The reality of cloud systems is that misconfigurations present the biggest concerns, such as an S3 bucket that is accidentally publicly exposed. Gartner indeed suggests that “through 2020, 80% of cloud breaches will be due to customer misconfiguration, mismanaged credentials or insider theft, not cloud provider vulnerabilities.”4 Luckily, there are considerable resources to assist with the misconfiguration problem – more on that in the third part of this series.
Another reality is that security operating expenses can decrease when using the CSP’s native security controls, according to McKinsey research5. This research suggests that an enterprise with an annual budget of $200 million would spend just under $12 million per year on security, which is $5 million less than they would spend if they did not use the CSP’s native security controls.
This is not surprising. One large security vendor’s web malware protection system sells for over $100,000, as does its email protection system, both of which are deployed as blinky boxes on the network. A larger security vendor’s next-gen firewall (NGFW) starts at $50,000, though higher throughput models quickly reach $150,000 or more. An even larger security vendor’s firewall (with five year support) is priced near the $200,000 mark.
One might assume that a transformation resulting in less hardware to manage and less expense would be a welcome one – but this was not the case for enterprise infosec teams and cloud transformation. Of course, some CISOs readily embraced the potency and efficiency of cloud adoption, but even today, you can still find CISOs reticent to acknowledge cloud’s security benefits.
During this history lesson, we saw that the security industry’s palpable fears of cloud computing did not match the eventual reality. Infosec was not only late to the cloud party, but often unnecessarily stalled organizational transformation, too.
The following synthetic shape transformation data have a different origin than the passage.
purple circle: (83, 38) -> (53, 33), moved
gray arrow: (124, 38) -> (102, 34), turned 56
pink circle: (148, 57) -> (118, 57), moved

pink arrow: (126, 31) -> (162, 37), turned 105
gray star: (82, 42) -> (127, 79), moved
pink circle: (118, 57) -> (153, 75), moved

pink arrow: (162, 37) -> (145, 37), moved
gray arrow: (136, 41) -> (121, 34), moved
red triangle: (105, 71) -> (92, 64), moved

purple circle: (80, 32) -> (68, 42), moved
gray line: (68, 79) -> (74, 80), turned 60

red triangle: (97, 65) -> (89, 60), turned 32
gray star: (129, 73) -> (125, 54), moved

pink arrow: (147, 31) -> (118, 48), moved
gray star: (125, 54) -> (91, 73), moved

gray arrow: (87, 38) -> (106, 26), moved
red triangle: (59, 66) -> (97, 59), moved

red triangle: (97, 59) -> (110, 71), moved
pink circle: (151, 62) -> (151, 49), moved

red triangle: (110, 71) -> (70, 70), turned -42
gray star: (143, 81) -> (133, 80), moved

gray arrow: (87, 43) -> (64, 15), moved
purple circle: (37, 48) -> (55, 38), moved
Much of security’s reluctance was driven by status quo bias — the stickiness of the defense-in-depth perimeter security model that gave security considerable control, and thus a sense of comfort. Importantly, that sticky bias led (and still leads!) many security teams to attempt recreating the same old-school model in new environments. Such an approach defies resilience, and serves as a warning for how security will handle the adoption of other tech today and in the future.
Now that we are faced with the rapid adoption of APIs and containers in the enterprise, will history repeat itself? In the next part of the series, I will explore how infosec is currently responding to microservices (APIs and containers) and what delusions are being conjured…
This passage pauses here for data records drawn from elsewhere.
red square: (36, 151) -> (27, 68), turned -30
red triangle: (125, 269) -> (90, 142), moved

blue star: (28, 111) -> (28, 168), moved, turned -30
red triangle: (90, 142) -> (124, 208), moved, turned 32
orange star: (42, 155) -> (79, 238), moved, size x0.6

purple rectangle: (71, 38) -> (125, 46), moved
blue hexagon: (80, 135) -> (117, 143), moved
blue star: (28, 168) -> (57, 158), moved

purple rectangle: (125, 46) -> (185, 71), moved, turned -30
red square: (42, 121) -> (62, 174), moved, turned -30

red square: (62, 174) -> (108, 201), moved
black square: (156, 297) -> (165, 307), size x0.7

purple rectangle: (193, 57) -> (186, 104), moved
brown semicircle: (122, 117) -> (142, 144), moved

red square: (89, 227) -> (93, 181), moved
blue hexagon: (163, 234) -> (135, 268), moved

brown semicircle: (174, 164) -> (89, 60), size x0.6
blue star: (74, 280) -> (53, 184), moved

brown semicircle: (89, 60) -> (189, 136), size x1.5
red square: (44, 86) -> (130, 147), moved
: Bridge, S. (2001). [Achieving Defense-in-Depth with Internal Firewalls](https://www.sans.org/reading-room/whitepapers/firewalls/achieving-defense-in-depth-internal-firewalls-797). Retrieved May 2019.
: Intel, Intel IT Center Peer Research. (2012). What’s Holding Back the Cloud? Retrieved from https://www.intel.com/content/dam/www/public/us/en/documents/reports/whats-holding-back-the-cloud-peer-research-report2.pdf.
: Ponemon Institute LLC. (2014). [Data Breach: The Cloud Multiplier Effect](http://go.netskope.com/rs/netskope/images/Ponemon-DataBreach-CloudMultiplierEffect-June2014.pdf). Retrieved May 2019.
: A bunch of vendors cite this quote, but I cannot find it directly via Gartner. I am assuming it is behind Gartner’s paywall.
: Elumalai, A., et al., McKinsey Digital. (2018). Making a secure transition to the public cloud. Retrieved from https://www.mckinsey.com/~/media/McKinsey/Business%20Functions/McKinsey%20Digital/Our%20Insights/Making%20a%20secure%20transition/Making-a-secure-transition-to-the-public-cloud-full-report.ashx. (Note that these statistics are only true if the apps are rearchitected for the cloud in parallel.)